* [REQUIRED WORK]: Every record below must come back exactly as given.

* [INPUT FOR THIS TASK]:
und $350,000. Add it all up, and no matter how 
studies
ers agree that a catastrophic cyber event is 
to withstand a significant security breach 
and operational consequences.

* [TASK RESPONSE]:
und $350,000. Add it all up, and no matter how 
studies
ers agree that a catastrophic cyber event is 
to withstand a significant security breach 
and operational consequences.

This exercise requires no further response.